Os vitrais, essa maravilha que a Idade Média criou para “enobrecer a luz de Deus, para conferir-lhe as irisações da ametista ou do rubi, para emprestar-lhe as cores das virtudes celestes” na feliz expressão de Georges Duby, revelavam a insatisfação medieval com o mundo atual, tornado menos brilhante pelo pecado de Adão.

 

Rosácea sul, catedral Notre Dame de Paris

 

É a “saudade” da luz do paraíso original que fez a Idade Média abrir as grandes janelas ogivais de suas catedrais para que a luz do sol penetrasse, aos borbotões e colorida, até o tabernáculo, onde está, humílimo na sagrada hóstia, o Sol dos anjos.

A Idade Média não foi na História apenas um vitral luminoso, ela foi também uma página dourada de iluminura.

No silêncio das abadias, pela mão paciente dos monges, ela copiava com letras de ouro os livros do passado, adornando as páginas de sabedoria e ciência com a luz da beleza. Sim, foi a idade das trevas que criou os livros de iluminuras, cheios de luz, de graça, de vida e de alegria.

 

Iluminura: A Cidade Divina e a Cidade Terrestre

 

Luz e alegria vêm sempre unidas. E a Idade Média, enamorada pela luz, fez da tristeza o oitavo vício capital. É de espantar que ela tenha esculpido nos portais de Reims os anjos do sorriso?

 

Anjo do sorriso, Catedral de Reims

 

Era essa paixão pela luz que fazia os poetas medievais cantarem o brilho, o sol, a claridade, deliciando-se com o colorido do universo.
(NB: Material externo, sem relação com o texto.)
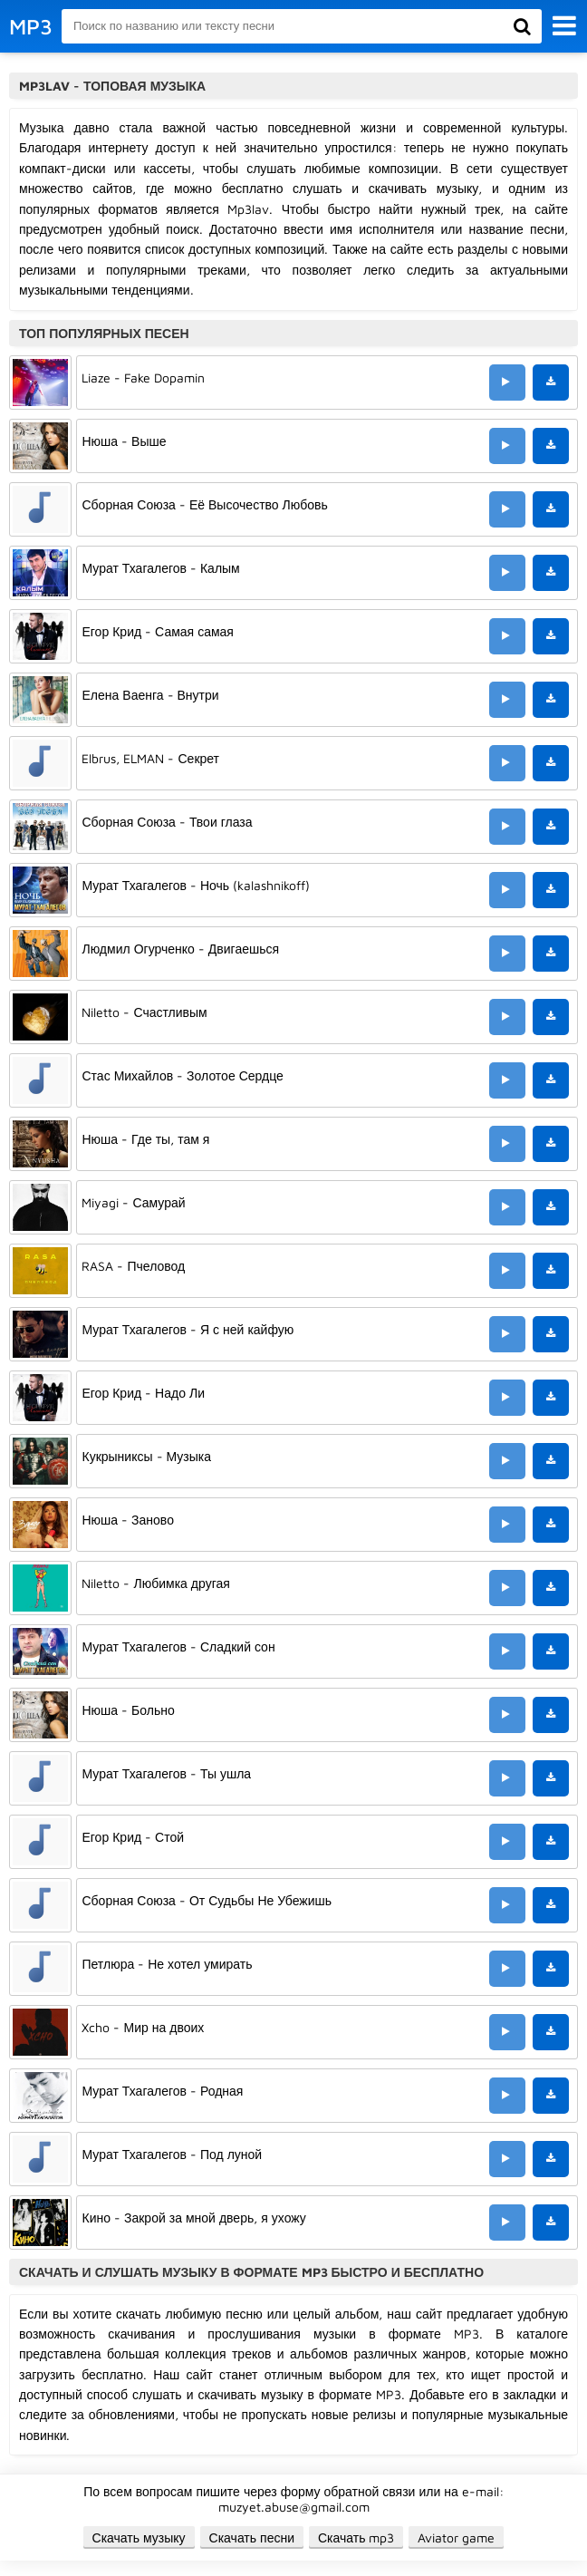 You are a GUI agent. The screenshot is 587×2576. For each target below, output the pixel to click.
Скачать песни (251, 2537)
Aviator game (456, 2537)
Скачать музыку (139, 2537)
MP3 (31, 26)
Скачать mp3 (356, 2537)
Dante, supremo poeta da Idade Média, relacionou a glória celestial com a luz, e o inferno com o tenebroso.

 

Per letiziar là su folgor s’aequista,

si come riso qui; ma giù s’abbuia

l’ombra di fuor come la mente à trista (Par. IX,70-72)

[Ali pelo fulgor vê-se a alegria

Tal pelo riso aqui, e tal, no inferno

pela sombra a tristeza que crucia]

(A Divina Comédia, trad. Cristiano Martins)

 

E a Idade Média ilumina toda a História com uma tríplice luz: a luz da verdade, a da justiça e a da beleza.

Luz da Verdade, que ela produziu pela Escolástica. Foi o tempo das universidades.

Luz da justiça que brilha em seus santos inumeráveis como as estrelas do firmamento. Foi o tempo das abadias.

Luz da beleza de sua arte incomparável. Foi o tempo das catedrais.

E porque vivia inebriada de luz, a “Idade das Trevas” é o esplendor da História e dela se pode dizer: In lumine tuo, videbimus lumen.